Record excerpts START

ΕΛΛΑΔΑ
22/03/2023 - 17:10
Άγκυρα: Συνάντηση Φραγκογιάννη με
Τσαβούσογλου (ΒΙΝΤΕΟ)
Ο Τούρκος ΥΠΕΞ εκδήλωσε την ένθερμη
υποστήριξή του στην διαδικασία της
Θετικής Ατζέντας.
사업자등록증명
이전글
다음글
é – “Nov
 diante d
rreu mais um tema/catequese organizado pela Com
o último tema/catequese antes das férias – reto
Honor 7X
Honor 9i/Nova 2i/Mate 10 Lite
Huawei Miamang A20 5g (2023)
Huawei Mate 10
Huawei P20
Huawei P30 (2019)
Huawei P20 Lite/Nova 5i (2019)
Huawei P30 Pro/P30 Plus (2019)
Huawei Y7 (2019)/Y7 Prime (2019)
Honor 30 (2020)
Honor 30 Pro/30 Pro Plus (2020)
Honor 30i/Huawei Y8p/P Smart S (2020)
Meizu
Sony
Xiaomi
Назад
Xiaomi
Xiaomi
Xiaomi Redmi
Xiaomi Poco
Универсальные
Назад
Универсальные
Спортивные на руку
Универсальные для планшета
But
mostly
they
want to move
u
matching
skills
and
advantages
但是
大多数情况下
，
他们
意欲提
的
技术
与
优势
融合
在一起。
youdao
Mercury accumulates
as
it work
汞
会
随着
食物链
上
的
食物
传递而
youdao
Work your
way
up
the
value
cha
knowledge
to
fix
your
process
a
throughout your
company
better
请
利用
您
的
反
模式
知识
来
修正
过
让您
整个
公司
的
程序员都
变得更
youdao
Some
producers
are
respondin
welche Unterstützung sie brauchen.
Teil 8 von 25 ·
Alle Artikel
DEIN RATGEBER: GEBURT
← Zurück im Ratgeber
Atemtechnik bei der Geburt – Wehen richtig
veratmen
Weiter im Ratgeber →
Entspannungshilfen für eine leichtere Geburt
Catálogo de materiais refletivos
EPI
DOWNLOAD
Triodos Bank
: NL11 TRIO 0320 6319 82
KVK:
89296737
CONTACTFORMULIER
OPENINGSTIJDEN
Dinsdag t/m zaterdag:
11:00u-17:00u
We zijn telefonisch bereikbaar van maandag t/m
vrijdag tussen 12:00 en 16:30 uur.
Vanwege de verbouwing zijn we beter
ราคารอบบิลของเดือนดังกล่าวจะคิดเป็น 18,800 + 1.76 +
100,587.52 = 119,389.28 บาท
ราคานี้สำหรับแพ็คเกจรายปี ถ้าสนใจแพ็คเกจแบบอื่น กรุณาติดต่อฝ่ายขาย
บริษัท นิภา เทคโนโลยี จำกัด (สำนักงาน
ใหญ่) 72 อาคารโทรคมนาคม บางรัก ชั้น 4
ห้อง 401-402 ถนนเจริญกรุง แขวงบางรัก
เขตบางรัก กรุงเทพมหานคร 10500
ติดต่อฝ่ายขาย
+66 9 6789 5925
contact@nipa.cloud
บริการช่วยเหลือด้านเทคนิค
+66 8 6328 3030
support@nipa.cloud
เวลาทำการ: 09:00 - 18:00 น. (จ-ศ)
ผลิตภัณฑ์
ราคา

Record excerpts END

## To do
Take from the entries every line that has the string "zijn".

## Answer to the problem
We zijn telefonisch bereikbaar van maandag t/m
Vanwege de verbouwing zijn we beter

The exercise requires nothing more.